An Introduction to Japanese Society
Title | An Introduction to Japanese Society PDF eBook |
Author | Yoshio Sugimoto |
Publisher | Cambridge University Press |
Pages | 359 |
Release | 2010-06-22 |
Genre | Social Science |
ISBN | 113948947X |
Essential reading for students of Japanese society, An Introduction to Japanese Society now enters its third edition. Here, internationally renowned scholar, Yoshio Sugimoto, writes a sophisticated, yet highly readable and lucid text, using both English and Japanese sources to update and expand upon his original narrative. The book challenges the traditional notion that Japan comprises a uniform culture, and draws attention to its subcultural diversity and class competition. Covering all aspects of Japanese society, it includes chapters on class, geographical and generational variation, work, education, gender, minorities, popular culture and the establishment.
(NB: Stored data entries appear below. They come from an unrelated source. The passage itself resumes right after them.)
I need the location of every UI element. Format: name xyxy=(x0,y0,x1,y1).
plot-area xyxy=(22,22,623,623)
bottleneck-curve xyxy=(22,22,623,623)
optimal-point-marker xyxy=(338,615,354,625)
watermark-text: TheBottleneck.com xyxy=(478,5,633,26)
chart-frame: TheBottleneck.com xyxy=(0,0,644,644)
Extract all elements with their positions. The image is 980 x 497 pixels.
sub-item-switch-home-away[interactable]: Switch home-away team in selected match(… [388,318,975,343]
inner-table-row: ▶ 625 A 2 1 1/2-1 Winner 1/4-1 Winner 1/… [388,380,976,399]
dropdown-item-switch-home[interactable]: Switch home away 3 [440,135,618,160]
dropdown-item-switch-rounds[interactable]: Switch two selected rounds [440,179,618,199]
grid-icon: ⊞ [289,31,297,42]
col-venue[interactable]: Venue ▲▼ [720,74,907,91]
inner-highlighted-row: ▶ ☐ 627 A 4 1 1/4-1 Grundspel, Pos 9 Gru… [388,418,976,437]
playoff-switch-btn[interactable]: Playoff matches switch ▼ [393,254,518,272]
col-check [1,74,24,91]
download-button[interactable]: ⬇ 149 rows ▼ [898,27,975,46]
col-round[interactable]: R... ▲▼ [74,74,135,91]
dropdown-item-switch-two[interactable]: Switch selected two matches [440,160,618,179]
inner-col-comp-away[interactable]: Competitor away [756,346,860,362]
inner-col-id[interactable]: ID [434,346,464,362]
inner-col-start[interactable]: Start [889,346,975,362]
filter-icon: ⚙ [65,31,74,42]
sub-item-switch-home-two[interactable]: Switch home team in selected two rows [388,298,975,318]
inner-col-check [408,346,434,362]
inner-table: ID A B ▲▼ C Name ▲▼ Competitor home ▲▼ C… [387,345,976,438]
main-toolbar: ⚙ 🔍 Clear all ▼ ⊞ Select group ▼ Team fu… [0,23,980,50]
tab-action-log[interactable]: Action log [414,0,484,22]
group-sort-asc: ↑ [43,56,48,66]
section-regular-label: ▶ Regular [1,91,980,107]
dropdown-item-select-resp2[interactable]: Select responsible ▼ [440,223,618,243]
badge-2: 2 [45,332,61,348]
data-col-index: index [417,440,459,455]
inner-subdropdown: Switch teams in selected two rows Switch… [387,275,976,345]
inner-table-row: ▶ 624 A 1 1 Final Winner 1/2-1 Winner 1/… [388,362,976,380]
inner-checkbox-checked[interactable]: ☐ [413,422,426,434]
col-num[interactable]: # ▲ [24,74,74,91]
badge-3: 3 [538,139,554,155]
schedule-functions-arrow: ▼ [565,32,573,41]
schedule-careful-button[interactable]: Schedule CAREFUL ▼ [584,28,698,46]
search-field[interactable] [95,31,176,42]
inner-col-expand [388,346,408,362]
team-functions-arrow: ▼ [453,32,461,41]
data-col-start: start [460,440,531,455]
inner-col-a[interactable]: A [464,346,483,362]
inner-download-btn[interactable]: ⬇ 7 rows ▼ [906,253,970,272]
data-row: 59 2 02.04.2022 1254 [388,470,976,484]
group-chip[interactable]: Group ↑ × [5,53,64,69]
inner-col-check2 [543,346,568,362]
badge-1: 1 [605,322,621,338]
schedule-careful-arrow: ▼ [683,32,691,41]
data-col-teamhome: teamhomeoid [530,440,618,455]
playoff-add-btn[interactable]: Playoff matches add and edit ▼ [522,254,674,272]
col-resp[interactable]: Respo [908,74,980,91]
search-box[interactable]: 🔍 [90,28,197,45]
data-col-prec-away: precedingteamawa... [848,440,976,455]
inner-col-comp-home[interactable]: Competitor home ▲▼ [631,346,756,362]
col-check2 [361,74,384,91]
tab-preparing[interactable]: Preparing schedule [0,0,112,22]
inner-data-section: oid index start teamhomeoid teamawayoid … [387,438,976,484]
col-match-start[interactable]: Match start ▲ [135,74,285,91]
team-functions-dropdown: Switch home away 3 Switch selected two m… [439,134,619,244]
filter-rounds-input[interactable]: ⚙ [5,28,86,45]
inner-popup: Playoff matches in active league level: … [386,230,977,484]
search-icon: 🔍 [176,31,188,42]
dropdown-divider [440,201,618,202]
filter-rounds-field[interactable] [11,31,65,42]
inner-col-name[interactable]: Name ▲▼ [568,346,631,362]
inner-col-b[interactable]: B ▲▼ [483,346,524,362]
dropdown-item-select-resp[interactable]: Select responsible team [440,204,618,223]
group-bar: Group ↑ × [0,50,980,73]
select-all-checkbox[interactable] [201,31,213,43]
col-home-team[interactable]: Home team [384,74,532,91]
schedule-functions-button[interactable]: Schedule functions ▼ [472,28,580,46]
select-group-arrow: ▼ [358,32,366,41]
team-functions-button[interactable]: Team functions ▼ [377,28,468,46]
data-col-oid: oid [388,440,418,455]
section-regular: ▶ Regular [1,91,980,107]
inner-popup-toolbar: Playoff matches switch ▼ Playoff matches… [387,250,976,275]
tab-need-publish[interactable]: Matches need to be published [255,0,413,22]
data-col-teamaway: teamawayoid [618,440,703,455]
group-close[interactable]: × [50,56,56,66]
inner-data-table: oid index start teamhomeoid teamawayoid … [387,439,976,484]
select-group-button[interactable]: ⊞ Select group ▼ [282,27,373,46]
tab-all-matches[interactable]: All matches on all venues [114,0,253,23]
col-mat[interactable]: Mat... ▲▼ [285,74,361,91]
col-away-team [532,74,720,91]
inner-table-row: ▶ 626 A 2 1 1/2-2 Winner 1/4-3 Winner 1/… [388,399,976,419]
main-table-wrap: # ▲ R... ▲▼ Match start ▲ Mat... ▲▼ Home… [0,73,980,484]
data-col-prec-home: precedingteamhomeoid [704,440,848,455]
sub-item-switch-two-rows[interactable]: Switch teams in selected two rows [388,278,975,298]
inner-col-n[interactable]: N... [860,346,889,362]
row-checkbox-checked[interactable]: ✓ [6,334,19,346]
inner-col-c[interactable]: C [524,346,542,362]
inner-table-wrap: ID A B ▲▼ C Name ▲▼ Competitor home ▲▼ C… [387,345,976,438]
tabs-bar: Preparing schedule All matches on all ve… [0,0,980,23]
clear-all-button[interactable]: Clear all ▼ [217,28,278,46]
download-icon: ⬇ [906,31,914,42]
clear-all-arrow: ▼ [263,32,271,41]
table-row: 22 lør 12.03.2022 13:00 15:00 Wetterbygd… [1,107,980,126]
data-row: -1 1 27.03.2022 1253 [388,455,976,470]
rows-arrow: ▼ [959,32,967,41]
This new edition features sections on: Japan's cultural capitalism; the decline of the conventional Japanese management model; the rise of the 'socially divided society' thesis; changes of government; the spread of manga, animation and Japan's popular culture overseas; and the expansion of civil society in Japan.
Intimacy and Reproduction in Contemporary Japan
Title | Intimacy and Reproduction in Contemporary Japan PDF eBook |
Author | Genaro Castro-Vazquez |
Publisher | Routledge |
Pages | 222 |
Release | 2016-07-01 |
Genre | Social Science |
ISBN | 1317265351 |
This book presents an ethnographic investigation of intimate and reproductive behaviour in current Japanese society, grounded in the viewpoints of a group of Japanese mothers. It adopts a new approach in studying the decreasing fertility rates which are contributing to the ageing population in modern Japan. Based on the accounts of 57 married Japanese women, it employs symbolic interactionism as a framework to examine the various factors affecting decision-making on childbirth. The influence of Assisted Reproductive Technologies (ARTs), abortion and contraception in the daily interactions and experiences of the mothers are analysed to offer a new perspective on the Japanese demographic conundrum. With strong contextual information as the foundation, the book contributes fresh insight into how Japanese women perceive the idea of childbirth in a modernized society, and also assists our understanding of the factors causing Japan’s ageing population. Further, it places the mothers’ experiences within current global debates to highlight the salience of the Japanese case. As the first book to provide an in-depth examination of the social process underpinning the decision to become a mother in Japan, it will appeal to students and scholars of Japanese culture and society, Gender Studies, and Sociology.